--- ENTRIES SUPPLIED Enclosed Below ---
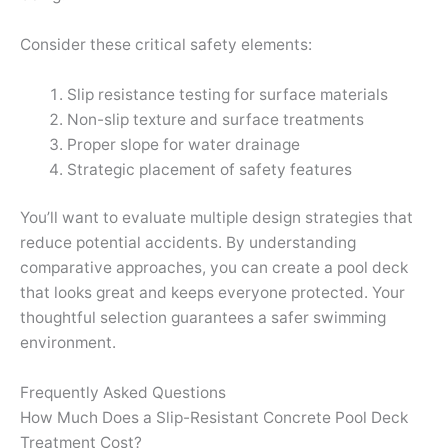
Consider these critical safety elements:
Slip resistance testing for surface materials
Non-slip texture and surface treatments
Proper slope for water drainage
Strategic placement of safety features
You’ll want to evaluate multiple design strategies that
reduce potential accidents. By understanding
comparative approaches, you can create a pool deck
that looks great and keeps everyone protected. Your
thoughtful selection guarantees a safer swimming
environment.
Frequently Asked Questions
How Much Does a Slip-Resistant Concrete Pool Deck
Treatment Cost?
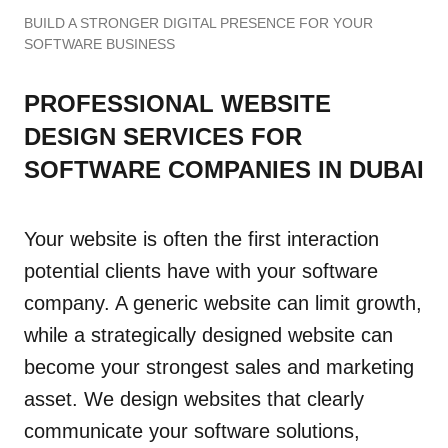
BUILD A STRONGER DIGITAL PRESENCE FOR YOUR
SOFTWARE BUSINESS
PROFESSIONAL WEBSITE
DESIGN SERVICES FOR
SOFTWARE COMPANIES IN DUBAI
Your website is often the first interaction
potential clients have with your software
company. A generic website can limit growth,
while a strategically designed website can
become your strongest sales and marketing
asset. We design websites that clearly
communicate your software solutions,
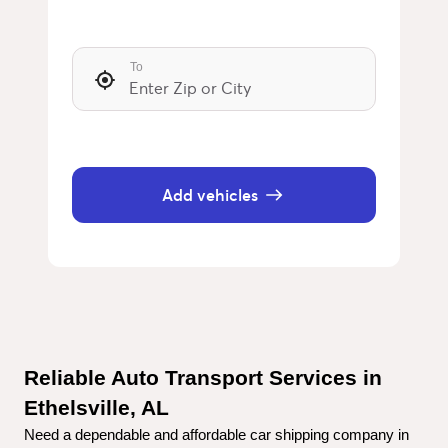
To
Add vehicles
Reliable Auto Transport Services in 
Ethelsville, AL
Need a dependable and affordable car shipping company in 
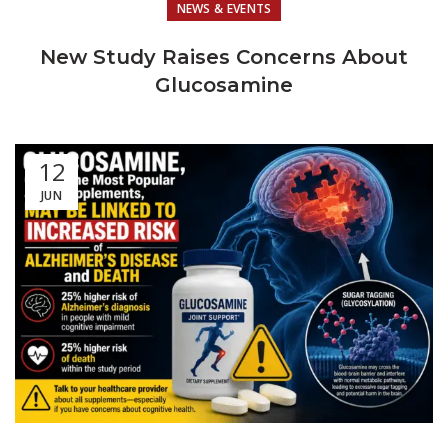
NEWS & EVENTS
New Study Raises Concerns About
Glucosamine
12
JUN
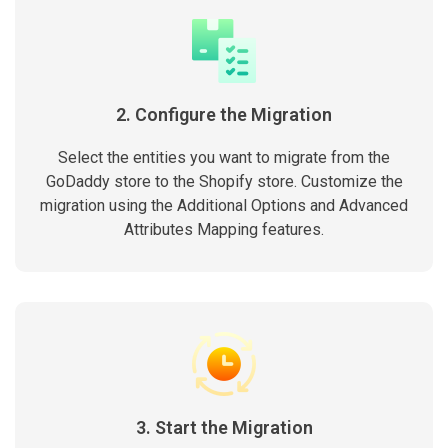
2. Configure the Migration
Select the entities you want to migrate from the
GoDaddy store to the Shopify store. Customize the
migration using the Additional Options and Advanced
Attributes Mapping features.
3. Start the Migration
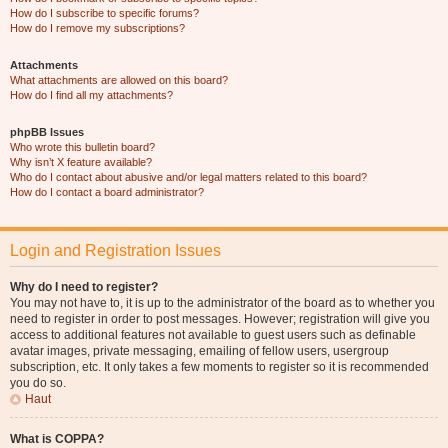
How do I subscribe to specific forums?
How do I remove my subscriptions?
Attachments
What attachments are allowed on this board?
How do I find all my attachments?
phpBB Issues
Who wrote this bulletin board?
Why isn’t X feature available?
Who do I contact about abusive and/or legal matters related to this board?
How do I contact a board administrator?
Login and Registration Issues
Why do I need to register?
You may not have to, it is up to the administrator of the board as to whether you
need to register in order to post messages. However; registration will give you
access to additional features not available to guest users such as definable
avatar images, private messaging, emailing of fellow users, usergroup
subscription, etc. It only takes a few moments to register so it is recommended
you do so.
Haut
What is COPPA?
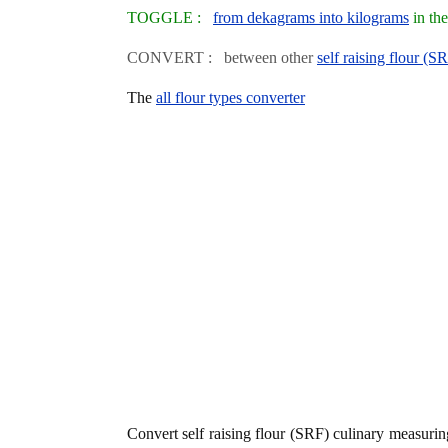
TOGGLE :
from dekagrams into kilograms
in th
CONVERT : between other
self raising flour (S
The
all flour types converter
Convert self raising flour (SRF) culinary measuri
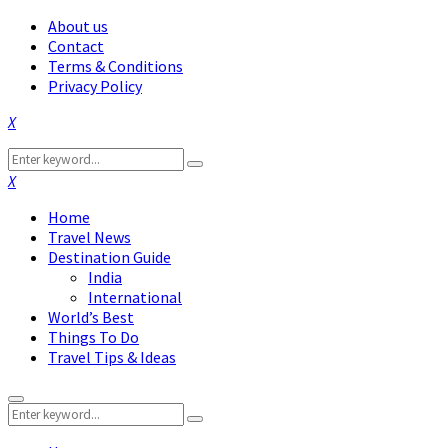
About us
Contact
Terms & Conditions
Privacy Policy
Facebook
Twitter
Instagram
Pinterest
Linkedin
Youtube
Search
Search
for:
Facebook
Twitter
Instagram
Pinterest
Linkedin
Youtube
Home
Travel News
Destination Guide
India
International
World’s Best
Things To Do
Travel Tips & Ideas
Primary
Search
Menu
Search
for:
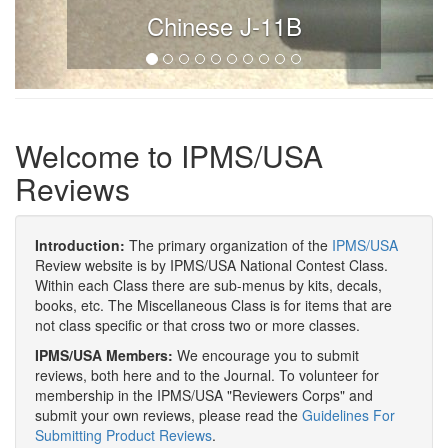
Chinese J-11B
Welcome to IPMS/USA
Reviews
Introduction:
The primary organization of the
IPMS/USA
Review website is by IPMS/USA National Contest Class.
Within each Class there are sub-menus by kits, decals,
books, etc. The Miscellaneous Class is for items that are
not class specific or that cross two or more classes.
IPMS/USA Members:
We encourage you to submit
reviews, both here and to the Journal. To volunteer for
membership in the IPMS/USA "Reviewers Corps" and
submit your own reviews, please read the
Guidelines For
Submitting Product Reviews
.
--- End of Enclosed ENTRIES SUPPLIED ---
In the copy, each entry above must match exactly, and no picture may be carried over.

• [ANSWER SPACE]:
Consider these critical safety elements:
Slip resistance testing for surface materials
Non-slip texture and surface treatments
Proper slope for water drainage
Strategic placement of safety features
You’ll want to evaluate multiple design strategies that
reduce potential accidents. By understanding
comparative approaches, you can create a pool deck
that looks great and keeps everyone protected. Your
thoughtful selection guarantees a safer swimming
environment.
Frequently Asked Questions
How Much Does a Slip-Resistant Concrete Pool Deck
Treatment Cost?
BUILD A STRONGER DIGITAL PRESENCE FOR YOUR
SOFTWARE BUSINESS
PROFESSIONAL WEBSITE
DESIGN SERVICES FOR
SOFTWARE COMPANIES IN DUBAI
Your website is often the first interaction
potential clients have with your software
company. A generic website can limit growth,
while a strategically designed website can
become your strongest sales and marketing
asset. We design websites that clearly
communicate your software solutions,
To
Add vehicles
Reliable Auto Transport Services in 
Ethelsville, AL
Need a dependable and affordable car shipping company in 
NEWS & EVENTS
New Study Raises Concerns About
Glucosamine
12
JUN
2. Configure the Migration
Select the entities you want to migrate from the
GoDaddy store to the Shopify store. Customize the
migration using the Additional Options and Advanced
Attributes Mapping features.
3. Start the Migration
How do I subscribe to specific forums?
How do I remove my subscriptions?
Attachments
What attachments are allowed on this board?
How do I find all my attachments?
phpBB Issues
Who wrote this bulletin board?
Why isn’t X feature available?
Who do I contact about abusive and/or legal matters related to this board?
How do I contact a board administrator?
Login and Registration Issues
Why do I need to register?
You may not have to, it is up to the administrator of the board as to whether you
need to register in order to post messages. However; registration will give you
access to additional features not available to guest users such as definable
avatar images, private messaging, emailing of fellow users, usergroup
subscription, etc. It only takes a few moments to register so it is recommended
you do so.
Haut
What is COPPA?
TOGGLE :
from dekagrams into kilograms
in th
CONVERT : between other
self raising flour (S
The
all flour types converter
Convert self raising flour (SRF) culinary measuri
About us
Contact
Terms & Conditions
Privacy Policy
Facebook
Twitter
Instagram
Pinterest
Linkedin
Youtube
Search
Search
for:
Facebook
Twitter
Instagram
Pinterest
Linkedin
Youtube
Home
Travel News
Destination Guide
India
International
World’s Best
Things To Do
Travel Tips & Ideas
Primary
Search
Menu
Search
for:
Chinese J-11B
Welcome to IPMS/USA
Reviews
Introduction:
The primary organization of the
IPMS/USA
Review website is by IPMS/USA National Contest Class.
Within each Class there are sub-menus by kits, decals,
books, etc. The Miscellaneous Class is for items that are
not class specific or that cross two or more classes.
IPMS/USA Members:
We encourage you to submit
reviews, both here and to the Journal. To volunteer for
membership in the IPMS/USA "Reviewers Corps" and
submit your own reviews, please read the
Guidelines For
Submitting Product Reviews
.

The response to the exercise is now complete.